[MPlayer-dev-eng] [PATCH] replacement for internal mpg123 fork (mp3lib)

Thu May 13 16:44:36 CEST 2010

On Thu, 2010-05-13 at 15:31 +0200, Thomas Orgis wrote:
> Am Thu, 13 May 2010 04:52:15 +0300
> schrieb Uoti Urpala <uoti.urpala at pp1.inet.fi>: 
> 
> > You're talking about a potential different implementation that handles
> > things at a packet level, not the current patch?
> 
> Yes. I'm guessing ... Reimar mentioned ds_read_packet() ... that would
> give input in form of packets as they are in the a/v stream, I presume.
> But those packets are not mpeg frames.

I think the packets should be frames at least sometimes (but in practice
they're not guaranteed to always be).

> > > For the proper feeding it would be crucial here to have proper MPEG
> > > stream parsing in advance, though.
> > 
> > Adding parsing is possible, but does add some complexity so a separate
> > parsing step is better avoided if reasonably easy to do.
> 
> I wasn't sure about that yet... so there isn't any MPEG parsing going
> on in MPlayer, yes? So if a stream, be it embedded in a video or as
> standalone audio file, contains funny things like LAME header or ID3
> tags, those will still be present. All data that does not correlate to

Standalone audio mp3 can be demuxer at least by MPlayer's native
demux_audio (which handles mp3, wav and flac audio-only files) and
libavformat's mp3 demuxer. I think the latter separately parses id3
tags.

> The more I think about that part, the more I hope that nobody puts such
> "enriched" MPEG audio into videos... but then, I might not grasp what

Even if something like that caused temporarily incorrect timestamps at
the start of the video it shouldn't have much effect later.
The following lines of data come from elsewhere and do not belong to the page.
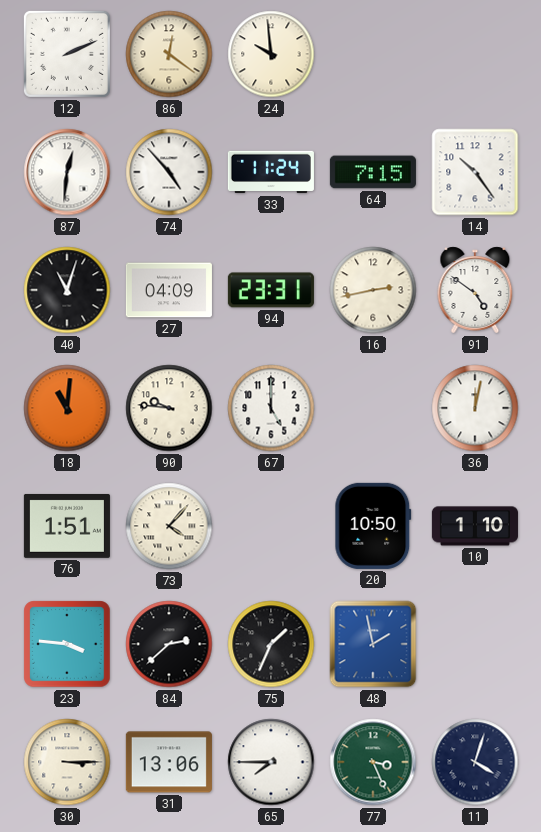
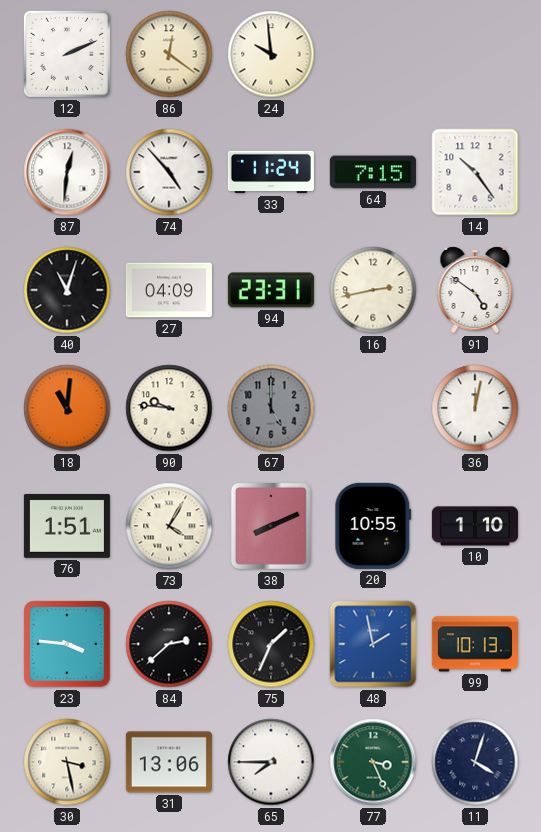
67 dial: white -> grey
73: 4:07 -> 4:05
38: none -> 8:11
20: 10:50 -> 10:55
99: none -> 10:13
30: 3:15 -> 3:28
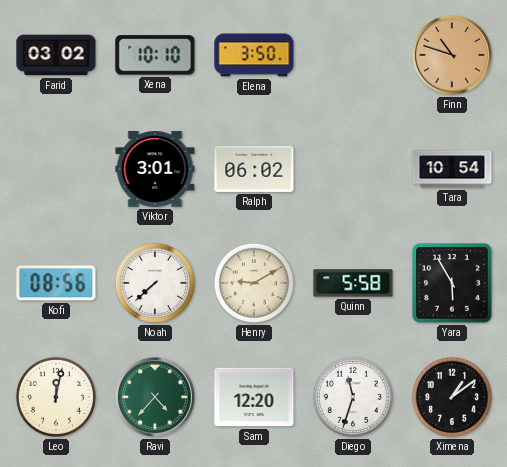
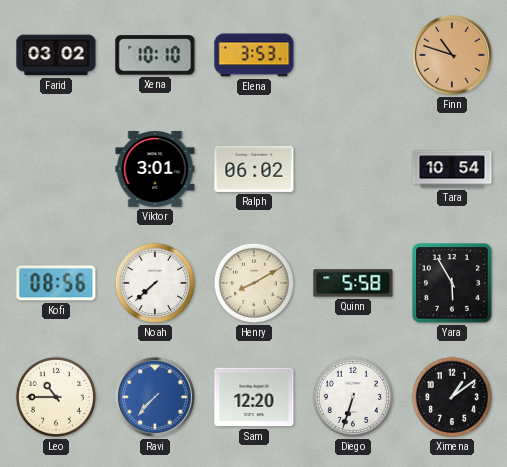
Elena: 3:50 -> 3:53
Henry: 9:10 -> 8:10
Leo: 12:02 -> 10:45
Ravi: 4:37 -> 7:37
Ravi dial: green -> blue
Diego: 11:33 -> 6:33
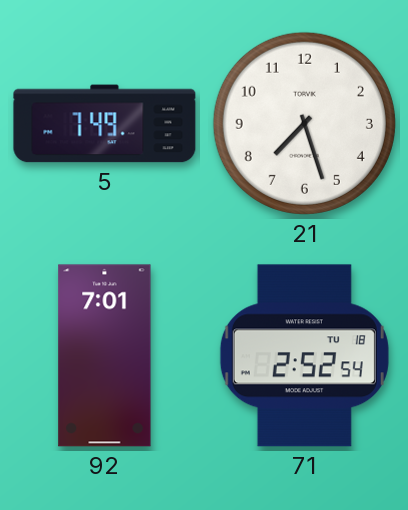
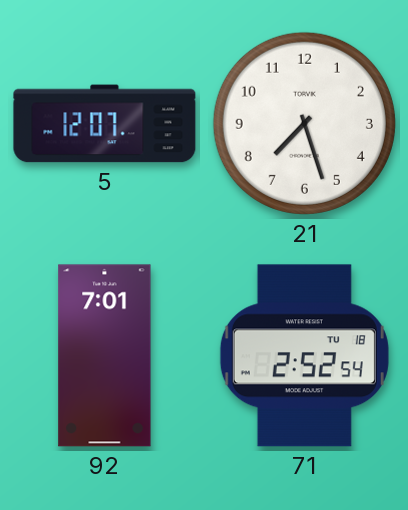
5: 7:49 -> 12:07
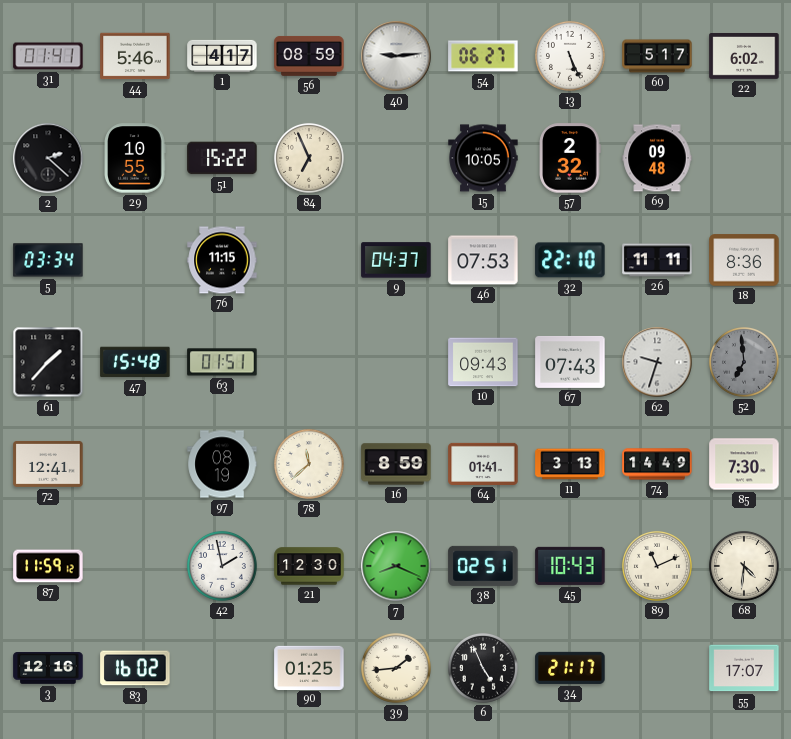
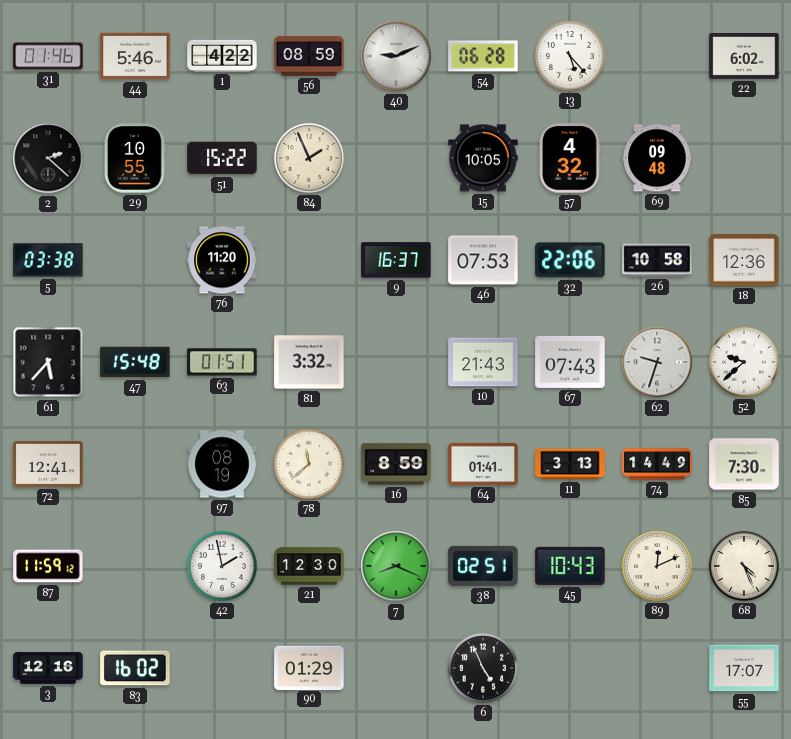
31: 01:41 -> 01:46
1: 4:17 -> 4:22
40: 9:14 -> 9:11
54: 06:27 -> 06:28
13: 5:26 -> 5:23
60: 5:17 -> none
84: 6:56 -> 1:56
57: 2:32 -> 4:32
5: 03:34 -> 03:38
76: 11:15 -> 11:20
9: 04:37 -> 16:37
32: 22:10 -> 22:06
26: 11:11 -> 10:58
18: 8:36 -> 12:36
61: 1:37 -> 5:37
81: none -> 3:32
10: 09:43 -> 21:43
52: 6:59 -> 9:38
52 dial: grey -> white
89: 11:11 -> 12:11
68: 4:31 -> 4:26
90: 01:25 -> 01:29
39: 1:44 -> none
34: 21:17 -> none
> > (It's almost certain that some mp3 input streams will not be correctly
> > packetized, so relying on things working without parsing is not an
> > option.)
> 
> Since we settled that there is no parsing at the MPEG level going on...
> then the only thing MPlayer does is scan the data a bit to determine
> what to decoder to run on it.

The audio file demuxers do try to split frames into separate packets. My
comment above was mostly referring to video files which have the audio
data already split into packets at the video container format level,
where that split doesn't correspond to mpeg frames. That case would
require a separate parsing step after demuxing to change the packet
boundaries.

>  So... you could point me to the code that
> prevents free format MP3 streams being sent to mpg123. We could decode
> them without fuss. They're not massively relevant, but possible.
> 
> Example: http://mpg123.org/test/drum-free133.mp3 

Seems that neither the default demux_audio nor lavf recognize that as a
valid mp3 file, so MPlayer is unable to determine file format and skips
it.

> Actually, when we decide that counting MPEG frames doesn't yield
> much... I think that we don't actually need to leave the current api of
> feeding blocks of data to mpg123_decode(). There is a way to get
> packets from MPlayer, with a timestamp, right (be it real or made up)? 
> If we feed one packet and read decoded data from mpg123 until it
> signals that it needs more data, we get the data corresponding to that
> packet.

Though you said before that it can wait to receive the header of the
following frame before outputting the current one? That'd affect things
a bit (though not necessarily much).

>  There is still the question of MPEG frames being split among
> packets, but this sounds like much less of an issue than blindly
> pushing 1K blocks (or 0.5K blocks... or whatnot).
> 
> Can you show me an example of the API to use in ad_mpg123.c to get
> packetized input with pts? We might get it done properly and still keep
> the compatibility to about any libmpg123 out there.

double pts;
char *start;
int len = ds_get_packet_pts(sh_audio->ds, &start, &pts);
if (len <= 0)
    EOF/ERROR;

The packet is "len" bytes from "start". The data does not need to be
separately freed; it's valid until you read more from the stream and at
that point is automatically freed. pts may be MP_NOPTS_VALUE meaning
that the packet has no timestamp.

Assuming that a decoder immediately outputs data corresponding to the
frame, the timing code can look something like this:

if (pts != MP_NOPTS_VALUE) {
    sh_audio->pts = pts;
    sh_audio->pts_bytes = 0;
}
int decode_len = decode(start, len);
if (decode_len >= 0)
    sh_audio->pts_bytes += decode_len;

If the audio packet had a timestamp then we mark that as the latest
output timestamp to count from, and set the bytes since that point to 0.
After decoding we increase the count of bytes output since last known
timestamp.